The area around 17th and M Streets in Northwest Washington, DC marks the northern edge of an ancient swamp. where stands of enormous bald cypress trees once lived to be 1,700 years old. Just twenty feet under the busy streets of Washington D.C., fossilized stumps of these majestic trees have been buried for millennia.
In 1922, crews excavating for construction of the Mayflower Hotel one block west on Connecticut Avenue uncovered the fossils of bald cypress stumps eight feet in diameter. The construction of other large buildings on nearby 17th Street – the Operating Engineers Building in 1955 and National Geographic's 1961 addition – turned up similar fossils. The bases of these trees are believed to have been buried during the late Pleistocene epoch (126,000 to 9700 BCE) when melting glaciers deposited tons of silt and gravel at their roots, shifting the terrain and the flow of tidal waters from the Potomac River.
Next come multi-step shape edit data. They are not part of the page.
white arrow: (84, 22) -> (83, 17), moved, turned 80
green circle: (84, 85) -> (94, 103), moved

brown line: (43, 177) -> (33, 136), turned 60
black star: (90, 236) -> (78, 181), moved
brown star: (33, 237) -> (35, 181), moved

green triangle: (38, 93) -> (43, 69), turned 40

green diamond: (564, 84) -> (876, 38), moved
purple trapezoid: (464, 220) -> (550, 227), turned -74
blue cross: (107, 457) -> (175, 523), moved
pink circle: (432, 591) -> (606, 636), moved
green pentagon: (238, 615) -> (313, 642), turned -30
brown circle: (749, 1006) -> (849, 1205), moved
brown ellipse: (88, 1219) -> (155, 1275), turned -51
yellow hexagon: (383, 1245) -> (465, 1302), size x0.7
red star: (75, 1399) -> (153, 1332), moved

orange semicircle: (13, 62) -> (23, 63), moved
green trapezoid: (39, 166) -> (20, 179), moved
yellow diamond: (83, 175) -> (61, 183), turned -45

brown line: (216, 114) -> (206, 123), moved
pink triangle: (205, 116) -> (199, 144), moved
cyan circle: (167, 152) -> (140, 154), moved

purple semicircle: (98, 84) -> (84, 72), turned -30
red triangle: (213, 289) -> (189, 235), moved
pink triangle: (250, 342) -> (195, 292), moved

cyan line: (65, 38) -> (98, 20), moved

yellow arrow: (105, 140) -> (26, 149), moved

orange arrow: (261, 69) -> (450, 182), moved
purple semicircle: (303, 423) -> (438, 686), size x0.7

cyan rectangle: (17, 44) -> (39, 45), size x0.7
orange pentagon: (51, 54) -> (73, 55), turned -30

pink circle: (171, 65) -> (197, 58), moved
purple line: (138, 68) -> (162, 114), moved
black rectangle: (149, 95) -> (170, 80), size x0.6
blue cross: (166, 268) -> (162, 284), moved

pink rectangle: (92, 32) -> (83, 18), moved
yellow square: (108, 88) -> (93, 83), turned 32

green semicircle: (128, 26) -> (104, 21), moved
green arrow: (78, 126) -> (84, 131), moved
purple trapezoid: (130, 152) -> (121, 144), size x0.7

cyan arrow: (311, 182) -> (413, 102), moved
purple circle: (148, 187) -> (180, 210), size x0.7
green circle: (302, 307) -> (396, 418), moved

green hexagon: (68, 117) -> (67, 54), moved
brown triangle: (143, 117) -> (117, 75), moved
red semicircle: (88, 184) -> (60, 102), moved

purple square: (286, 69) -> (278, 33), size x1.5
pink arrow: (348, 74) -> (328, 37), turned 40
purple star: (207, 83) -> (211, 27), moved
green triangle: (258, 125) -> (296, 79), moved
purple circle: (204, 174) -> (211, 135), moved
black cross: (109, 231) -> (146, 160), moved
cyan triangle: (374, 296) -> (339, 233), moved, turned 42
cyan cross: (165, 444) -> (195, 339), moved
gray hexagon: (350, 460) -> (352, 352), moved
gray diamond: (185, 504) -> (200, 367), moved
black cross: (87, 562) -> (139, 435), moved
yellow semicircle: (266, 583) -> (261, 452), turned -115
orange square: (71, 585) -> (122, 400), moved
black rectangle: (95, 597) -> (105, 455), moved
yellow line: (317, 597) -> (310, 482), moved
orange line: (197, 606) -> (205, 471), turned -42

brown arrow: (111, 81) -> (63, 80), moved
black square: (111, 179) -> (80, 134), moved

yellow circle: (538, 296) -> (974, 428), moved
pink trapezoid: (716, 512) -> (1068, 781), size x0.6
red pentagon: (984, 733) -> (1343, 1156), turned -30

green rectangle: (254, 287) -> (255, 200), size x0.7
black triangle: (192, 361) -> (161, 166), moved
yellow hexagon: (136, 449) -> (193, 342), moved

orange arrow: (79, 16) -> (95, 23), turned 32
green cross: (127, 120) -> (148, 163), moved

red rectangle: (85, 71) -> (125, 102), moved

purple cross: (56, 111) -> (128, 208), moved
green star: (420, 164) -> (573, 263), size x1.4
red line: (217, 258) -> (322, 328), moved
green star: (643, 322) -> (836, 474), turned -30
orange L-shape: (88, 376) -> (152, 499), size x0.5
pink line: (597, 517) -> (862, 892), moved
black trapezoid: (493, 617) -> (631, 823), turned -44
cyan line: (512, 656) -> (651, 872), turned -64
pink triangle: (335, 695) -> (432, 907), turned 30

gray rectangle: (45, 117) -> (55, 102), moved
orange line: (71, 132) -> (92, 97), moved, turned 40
The bald cypress is a close relative of the California redwood, and because they are among the longest-lived plants in North America their fossilized tree rings are tremendously valuable for scientists interested in the effects of climate change. The overlapping records of their thousand-year lifespans can be compared with those found along the east coast as far south as Guatemala, helping to create a detailed understanding of climate over many millennia.
You can still see bald cypress trees in this part of town – the very same species as the fossilized ones – planted just north of the While House in Lafayette Square. There are four of them dating to the mid-19th century, but without the mucky water around their roots they are missing the curious “knees” that are a characteristic of their natural swampy habitat. Washington is still called a swamp by some, and with such long lifespans these too may one day be rediscovered as part of our epoch's fossil record, this time mixed with the stones of the capitol buildings.
We’ll have to come back in 100,000 years to find out.